_Extracted page text data:_
● ● ●

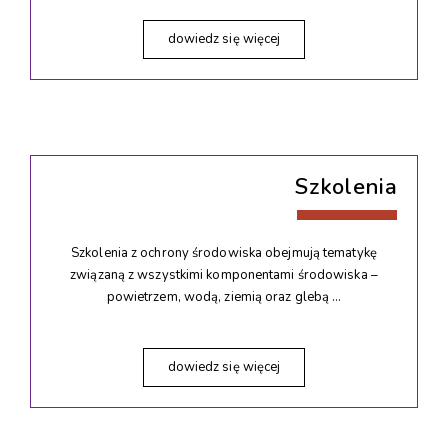
dowiedz się więcej
Szkolenia
Szkolenia z ochrony środowiska obejmują tematykę
związaną z wszystkimi komponentami środowiska –
powietrzem, wodą, ziemią oraz glebą …
dowiedz się więcej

● ● ●

_WORK TO BE COMPLETED:_
Quote all the records verbatim, dropping any pictures from your copy.

_FINAL ANSWER:_
dowiedz się więcej
Szkolenia
Szkolenia z ochrony środowiska obejmują tematykę
związaną z wszystkimi komponentami środowiska –
powietrzem, wodą, ziemią oraz glebą …
dowiedz się więcej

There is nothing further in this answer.